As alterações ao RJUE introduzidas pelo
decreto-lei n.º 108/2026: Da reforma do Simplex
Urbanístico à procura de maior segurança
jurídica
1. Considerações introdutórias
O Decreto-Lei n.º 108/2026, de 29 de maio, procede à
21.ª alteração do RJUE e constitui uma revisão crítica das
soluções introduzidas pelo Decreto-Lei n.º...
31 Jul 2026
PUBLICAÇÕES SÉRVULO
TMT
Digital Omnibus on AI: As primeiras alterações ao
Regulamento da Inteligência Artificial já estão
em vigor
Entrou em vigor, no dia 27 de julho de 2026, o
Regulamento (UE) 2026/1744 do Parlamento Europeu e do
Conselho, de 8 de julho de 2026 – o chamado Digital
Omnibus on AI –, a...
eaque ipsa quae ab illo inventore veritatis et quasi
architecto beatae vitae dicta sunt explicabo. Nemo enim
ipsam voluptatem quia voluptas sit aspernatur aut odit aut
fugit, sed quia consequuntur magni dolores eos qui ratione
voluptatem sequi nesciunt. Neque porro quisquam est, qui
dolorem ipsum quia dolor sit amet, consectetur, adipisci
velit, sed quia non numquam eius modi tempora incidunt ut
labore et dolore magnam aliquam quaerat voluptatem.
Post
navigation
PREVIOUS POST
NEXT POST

- - - -

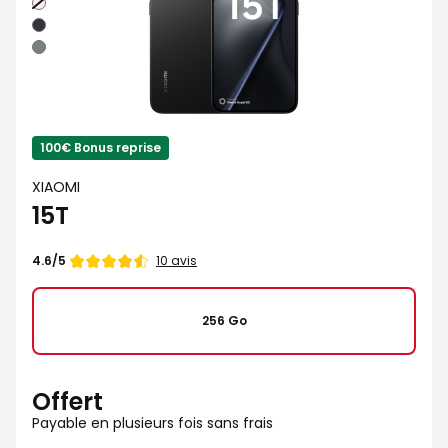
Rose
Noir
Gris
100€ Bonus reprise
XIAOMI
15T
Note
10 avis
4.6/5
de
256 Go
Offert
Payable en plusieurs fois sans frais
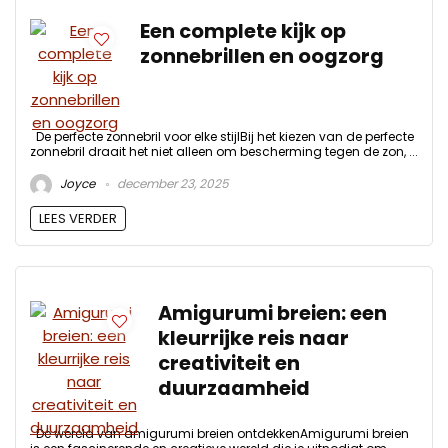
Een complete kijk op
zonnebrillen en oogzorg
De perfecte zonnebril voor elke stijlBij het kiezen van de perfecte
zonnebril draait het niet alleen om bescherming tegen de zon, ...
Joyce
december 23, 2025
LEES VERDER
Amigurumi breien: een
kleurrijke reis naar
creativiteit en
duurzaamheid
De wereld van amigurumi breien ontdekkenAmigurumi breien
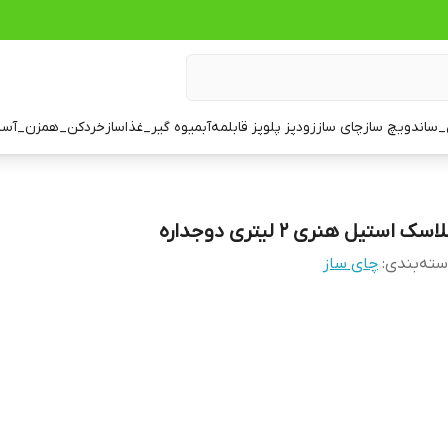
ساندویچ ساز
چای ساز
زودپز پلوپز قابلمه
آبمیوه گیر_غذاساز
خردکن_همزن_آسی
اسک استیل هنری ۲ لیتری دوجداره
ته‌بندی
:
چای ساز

- - - -

All lines of the material that contain the string "quia" are to be copied.

ipsam voluptatem quia voluptas sit aspernatur aut odit aut
fugit, sed quia consequuntur magni dolores eos qui ratione
dolorem ipsum quia dolor sit amet, consectetur, adipisci
velit, sed quia non numquam eius modi tempora incidunt ut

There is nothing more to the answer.